La inicial resistencia estadounidense a permitir ese tipo de actividad no logró impedir que se abriera la puerta a otros vuelos similares, que han permitido a otros siete potentados más repetir esa misma experiencia (el último en 2009), y que poco después se fueran incorporando también empresas privadas. A la espera de que en 2023 se reinicie esa modalidad de turismo espacial a la EEI, los vueltos suborbitales privados han registrado un mayor auge desde que, en 2004, la empresa Mojave Aerospace Ventures logró que su nave espacial suborbital, SpaceShipOne, llegara hasta los 103 kilómetros de altitud. Desde entonces, se han acelerado los proyectos capaces de resolver los problemas técnicos que plantea un viaje de ese tipo y abaratar sustancialmente los costes.
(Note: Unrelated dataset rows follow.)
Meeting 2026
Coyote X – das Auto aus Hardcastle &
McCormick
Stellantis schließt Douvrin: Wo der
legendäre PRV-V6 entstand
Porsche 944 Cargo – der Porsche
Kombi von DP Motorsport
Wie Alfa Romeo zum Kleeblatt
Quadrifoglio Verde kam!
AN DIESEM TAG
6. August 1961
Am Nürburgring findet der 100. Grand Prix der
Y esto último, en tiempos de obligada austeridad, es lo que también parece haber atraído la atención de las agencias estatales por contar con emprendedores privados –entre los que, de momento, destacan SpaceX, Blue Origin y Virgin Galactic– con los que compartir riesgos y costes en sus propios proyectos nacionales, al tiempo que estas últimas compiten ya entre sí por situarse con ventaja en el mercado privado. Todo ello hace suponer que la confluencia público-privada resulta ya irreversible, por ejemplo, para llevar astronautas o material a la EEI, a la Luna o más allá –en mayo del pasado año los astronautas de la NASA llegaron a la EEI a bordo de la nave Crew Dragon, de SpaceX, la misma empresa que muy pronto los llevará hasta la Luna, en la nave Starship–. Las mismas naves en las que ya está previsto que muy pronto viajen particulares, tanto a la EEI como a nuestro satélite.
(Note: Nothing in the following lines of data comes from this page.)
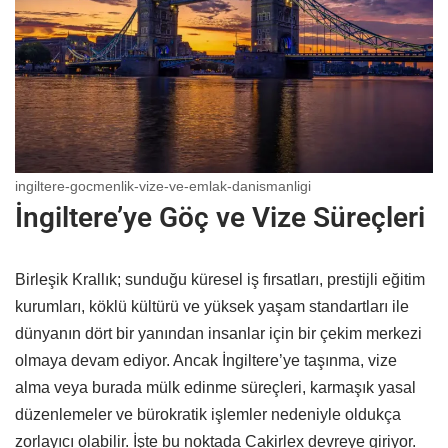
ingiltere-gocmenlik-vize-ve-emlak-danismanligi
İngiltere’ye Göç ve Vize Süreçleri
Birleşik Krallık; sunduğu küresel iş fırsatları, prestijli eğitim
kurumları, köklü kültürü ve yüksek yaşam standartları ile
dünyanın dört bir yanından insanlar için bir çekim merkezi
olmaya devam ediyor. Ancak İngiltere’ye taşınma, vize
alma veya burada mülk edinme süreçleri, karmaşık yasal
düzenlemeler ve bürokratik işlemler nedeniyle oldukça
zorlayıcı olabilir. İşte bu noktada Cakirlex devreye giriyor.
Y esa misma cooperación entre Estados y empresas privadas se repite para dar respuesta a las crecientes necesidades que plantea el incesante desarrollo tecnológico en telecomunicaciones, inteligencia artificial y 6G con servicios satelitales cada vez más sofisticados.

Sirva como ejemplo para hacerse una idea del potencial comercial que supone proveer internet de alta velocidad y bajas latencias en las zonas rurales y en países en desarrollo a bajo coste, el empeño en el que está metido Elon Musk, a través de su empresa Starlink (filial de SpaceX). A finales de este mismo año calcula que habrá asegurado una cobertura completa, tras haber realizado un total de 28 lanzamientos de satélites desde 2018 (60 de promedio en cada lanzamiento), y espera tener una constelación de unos 42.000 a finales de 2027, en una órbita de unos 550 kilómetros de altitud. Y detrás ya asoman otros proyectos como el de la británica OneWeb, el de Amazon (Proyecto Kuiper) o el de China (Starnet).

Son muchos aún los obstáculos por superar y las dudas por aclarar, pero ninguno de ellos parece suficiente para frenar el afán de quienes ya miran hacia las estrellas con ojos avariciosos, mientras son los empresarios estadounidenses los que más se están movilizando en esa línea. Y aunque sigue habiendo más preguntas que respuestas para materializar tantos sueños empresariales, continúan multiplicándose los anuncios sobre proyectos aún más rocambolescos, como el de la empresa Gateway Foundation para construir un hotel en órbita terrestre, o el de Orbital Assembly Corporation para poner en marcha el proyecto Voyager Station, consistente en 24 módulos ensamblados para formar unaespecie de rueda giratoria en la que poder alojar a quienes superen su temor al riesgo inherente a este tipo de aventuras y cuenten con medios económicos suficientes para pagar el capricho. Hagan juego señoras y señores.